Lists Home |
Date Index |
email@example.com (Rick Jelliffe) writes:
>Once a large technology is made from sufficiently intertwined parts,
>there is no way to order an exposition of it such that
>strongly-connected ideas are always close together. Spaghetti doesn't
>want to be free. (At least, "no way" to order the exposition with
>HTML-style pages: maybe WXS needs something more like Nelson's
>transclusion, where you can pull in fragments (without losing their
>context) and embed them into running text, without the maintenance
>penalty of duplicated sections.)
This is beautifully put, and reflects the same challenges authors face
in explaining specifications as well. Cross-references are wonderful
things, but immensely frustrating to manage and to read.
Even simplifying the specifications doesn't always help.

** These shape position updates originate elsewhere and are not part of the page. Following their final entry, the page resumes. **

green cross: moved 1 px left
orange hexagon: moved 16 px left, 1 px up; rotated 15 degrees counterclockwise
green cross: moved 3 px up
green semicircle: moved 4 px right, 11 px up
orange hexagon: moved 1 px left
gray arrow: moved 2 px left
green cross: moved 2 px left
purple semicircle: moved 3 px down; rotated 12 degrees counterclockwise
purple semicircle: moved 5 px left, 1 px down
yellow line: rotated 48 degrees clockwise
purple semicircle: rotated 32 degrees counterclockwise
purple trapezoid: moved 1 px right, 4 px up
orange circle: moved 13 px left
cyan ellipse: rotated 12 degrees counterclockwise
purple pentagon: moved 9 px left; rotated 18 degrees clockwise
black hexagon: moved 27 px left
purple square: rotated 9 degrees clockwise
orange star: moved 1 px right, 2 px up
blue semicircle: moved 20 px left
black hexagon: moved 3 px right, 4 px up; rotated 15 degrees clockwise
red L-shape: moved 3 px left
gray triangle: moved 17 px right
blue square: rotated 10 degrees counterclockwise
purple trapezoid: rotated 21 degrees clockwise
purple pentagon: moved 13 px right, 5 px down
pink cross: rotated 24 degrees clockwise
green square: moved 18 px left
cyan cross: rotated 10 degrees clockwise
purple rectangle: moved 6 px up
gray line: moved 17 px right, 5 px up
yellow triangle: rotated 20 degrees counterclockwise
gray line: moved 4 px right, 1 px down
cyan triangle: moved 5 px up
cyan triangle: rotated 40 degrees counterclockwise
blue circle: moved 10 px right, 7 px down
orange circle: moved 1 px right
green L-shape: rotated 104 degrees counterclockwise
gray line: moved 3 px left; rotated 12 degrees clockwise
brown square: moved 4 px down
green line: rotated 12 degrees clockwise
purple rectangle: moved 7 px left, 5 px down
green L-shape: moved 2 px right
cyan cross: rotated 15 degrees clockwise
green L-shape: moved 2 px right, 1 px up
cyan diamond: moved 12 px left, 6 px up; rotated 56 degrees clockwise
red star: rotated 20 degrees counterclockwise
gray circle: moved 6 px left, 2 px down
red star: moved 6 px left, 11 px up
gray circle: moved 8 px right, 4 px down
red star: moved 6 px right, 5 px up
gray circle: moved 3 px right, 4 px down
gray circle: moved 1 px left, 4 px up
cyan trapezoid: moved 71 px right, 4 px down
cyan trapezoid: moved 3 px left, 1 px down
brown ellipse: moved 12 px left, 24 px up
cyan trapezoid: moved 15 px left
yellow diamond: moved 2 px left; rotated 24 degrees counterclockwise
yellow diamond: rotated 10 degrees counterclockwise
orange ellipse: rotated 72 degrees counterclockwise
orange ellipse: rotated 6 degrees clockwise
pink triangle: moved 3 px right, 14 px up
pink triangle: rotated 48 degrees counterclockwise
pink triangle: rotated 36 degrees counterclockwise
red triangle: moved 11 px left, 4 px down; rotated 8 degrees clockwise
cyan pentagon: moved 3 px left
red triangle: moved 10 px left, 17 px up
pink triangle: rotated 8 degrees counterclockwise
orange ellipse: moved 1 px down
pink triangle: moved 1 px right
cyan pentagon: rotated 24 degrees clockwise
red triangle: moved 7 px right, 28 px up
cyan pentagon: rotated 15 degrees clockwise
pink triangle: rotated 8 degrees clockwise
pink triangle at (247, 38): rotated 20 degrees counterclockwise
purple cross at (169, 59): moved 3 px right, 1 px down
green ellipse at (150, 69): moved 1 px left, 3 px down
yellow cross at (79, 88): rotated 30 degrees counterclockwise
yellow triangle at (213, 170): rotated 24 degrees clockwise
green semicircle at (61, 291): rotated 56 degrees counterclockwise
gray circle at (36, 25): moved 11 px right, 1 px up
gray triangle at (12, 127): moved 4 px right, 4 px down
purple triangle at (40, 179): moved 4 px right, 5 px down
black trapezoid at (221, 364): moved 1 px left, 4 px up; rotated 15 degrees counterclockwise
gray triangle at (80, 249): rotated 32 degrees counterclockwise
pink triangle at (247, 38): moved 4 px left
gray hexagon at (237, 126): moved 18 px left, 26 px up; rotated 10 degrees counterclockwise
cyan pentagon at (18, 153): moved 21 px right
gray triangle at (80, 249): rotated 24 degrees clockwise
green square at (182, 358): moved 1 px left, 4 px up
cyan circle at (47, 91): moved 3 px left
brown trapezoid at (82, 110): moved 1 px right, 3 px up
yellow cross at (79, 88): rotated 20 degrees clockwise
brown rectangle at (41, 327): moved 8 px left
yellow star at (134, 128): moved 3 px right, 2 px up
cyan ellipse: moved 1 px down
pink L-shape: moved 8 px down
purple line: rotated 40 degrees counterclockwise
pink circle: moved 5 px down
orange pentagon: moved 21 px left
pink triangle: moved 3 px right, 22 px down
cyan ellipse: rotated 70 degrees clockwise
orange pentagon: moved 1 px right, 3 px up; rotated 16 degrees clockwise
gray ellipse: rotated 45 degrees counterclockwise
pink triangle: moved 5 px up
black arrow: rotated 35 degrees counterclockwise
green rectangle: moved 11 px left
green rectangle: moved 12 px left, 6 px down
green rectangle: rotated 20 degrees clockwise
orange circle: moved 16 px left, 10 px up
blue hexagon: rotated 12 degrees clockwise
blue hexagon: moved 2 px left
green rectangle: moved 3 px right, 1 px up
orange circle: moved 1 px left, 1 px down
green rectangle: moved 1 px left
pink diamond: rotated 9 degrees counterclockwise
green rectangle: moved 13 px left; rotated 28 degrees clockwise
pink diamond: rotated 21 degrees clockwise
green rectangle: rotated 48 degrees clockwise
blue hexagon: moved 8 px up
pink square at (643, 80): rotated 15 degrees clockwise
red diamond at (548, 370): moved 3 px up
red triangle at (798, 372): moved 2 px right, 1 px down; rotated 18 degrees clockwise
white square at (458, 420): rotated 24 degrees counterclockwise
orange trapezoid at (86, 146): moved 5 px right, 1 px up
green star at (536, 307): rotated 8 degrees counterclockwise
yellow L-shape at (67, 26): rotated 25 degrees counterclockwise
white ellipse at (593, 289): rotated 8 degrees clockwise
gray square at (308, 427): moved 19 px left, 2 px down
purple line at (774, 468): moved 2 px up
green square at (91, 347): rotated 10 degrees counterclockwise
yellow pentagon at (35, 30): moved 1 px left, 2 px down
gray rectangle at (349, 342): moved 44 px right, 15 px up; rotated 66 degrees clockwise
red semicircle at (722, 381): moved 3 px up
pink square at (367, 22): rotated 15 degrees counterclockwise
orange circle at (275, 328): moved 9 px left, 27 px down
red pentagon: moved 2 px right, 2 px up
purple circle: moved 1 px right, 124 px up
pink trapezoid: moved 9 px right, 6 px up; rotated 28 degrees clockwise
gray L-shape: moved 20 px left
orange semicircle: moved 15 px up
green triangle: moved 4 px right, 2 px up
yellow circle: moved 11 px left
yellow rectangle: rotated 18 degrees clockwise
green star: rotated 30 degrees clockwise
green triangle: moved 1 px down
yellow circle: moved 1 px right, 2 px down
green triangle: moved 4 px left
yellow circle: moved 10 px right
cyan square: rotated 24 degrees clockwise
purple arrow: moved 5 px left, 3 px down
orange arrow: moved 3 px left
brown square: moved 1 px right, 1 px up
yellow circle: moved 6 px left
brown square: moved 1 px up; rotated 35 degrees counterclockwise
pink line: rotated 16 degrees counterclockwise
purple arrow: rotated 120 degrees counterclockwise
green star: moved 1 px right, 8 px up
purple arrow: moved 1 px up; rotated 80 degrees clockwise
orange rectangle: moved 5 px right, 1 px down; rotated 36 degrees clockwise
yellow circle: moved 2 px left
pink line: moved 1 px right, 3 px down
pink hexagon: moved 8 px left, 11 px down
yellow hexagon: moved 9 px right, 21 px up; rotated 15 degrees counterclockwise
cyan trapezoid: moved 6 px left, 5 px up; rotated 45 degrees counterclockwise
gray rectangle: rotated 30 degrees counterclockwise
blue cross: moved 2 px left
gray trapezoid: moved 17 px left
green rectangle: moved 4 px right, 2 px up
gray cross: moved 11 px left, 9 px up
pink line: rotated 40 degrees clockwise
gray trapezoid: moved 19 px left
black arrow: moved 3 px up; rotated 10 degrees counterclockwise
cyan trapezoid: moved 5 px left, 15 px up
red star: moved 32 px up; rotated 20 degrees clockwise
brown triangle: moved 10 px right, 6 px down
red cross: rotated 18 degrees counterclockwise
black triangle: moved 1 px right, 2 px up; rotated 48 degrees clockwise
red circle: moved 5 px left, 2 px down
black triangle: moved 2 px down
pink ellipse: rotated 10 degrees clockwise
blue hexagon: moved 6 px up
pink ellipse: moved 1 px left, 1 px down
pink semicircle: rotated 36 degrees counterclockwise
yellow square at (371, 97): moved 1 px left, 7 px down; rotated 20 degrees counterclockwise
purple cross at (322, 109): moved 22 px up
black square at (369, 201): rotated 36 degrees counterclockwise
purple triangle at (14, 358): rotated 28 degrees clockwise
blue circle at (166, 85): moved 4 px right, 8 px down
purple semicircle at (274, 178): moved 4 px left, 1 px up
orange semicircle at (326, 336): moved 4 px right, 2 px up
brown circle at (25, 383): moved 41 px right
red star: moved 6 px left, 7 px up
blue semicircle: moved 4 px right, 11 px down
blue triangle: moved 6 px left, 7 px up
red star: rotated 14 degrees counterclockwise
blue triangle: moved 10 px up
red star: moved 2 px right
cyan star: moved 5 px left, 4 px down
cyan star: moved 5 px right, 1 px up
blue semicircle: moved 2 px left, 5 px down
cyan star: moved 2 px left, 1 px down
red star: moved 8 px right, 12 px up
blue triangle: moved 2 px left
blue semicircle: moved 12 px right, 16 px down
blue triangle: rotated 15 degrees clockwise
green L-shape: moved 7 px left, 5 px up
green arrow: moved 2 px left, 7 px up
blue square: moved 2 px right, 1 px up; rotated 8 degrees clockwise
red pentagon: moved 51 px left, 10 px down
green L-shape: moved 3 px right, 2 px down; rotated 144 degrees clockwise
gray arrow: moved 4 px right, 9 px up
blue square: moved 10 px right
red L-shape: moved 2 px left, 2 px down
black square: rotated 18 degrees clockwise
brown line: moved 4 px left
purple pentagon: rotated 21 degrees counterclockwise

As fond as I
am of clean layering in specifications, that fondness causes me problems
when I want to assume that readers understand the layer on which I'm
building. Given readers who do know the layers, things are great, but
otherwise there's yet another learning process.
>Indeed, I think that is a forgotten
>rationale for XML over SGML: dumbing down an intertwined technology so
>that it could have a spec straightforward-enough that people could
>conveniently read it.
Yes. The XML spec was difficult enough when I first encountered it. I
can't imagine daring to write "SGML: A Primer" at that point, but "XML:
A Primer" was better than plausible.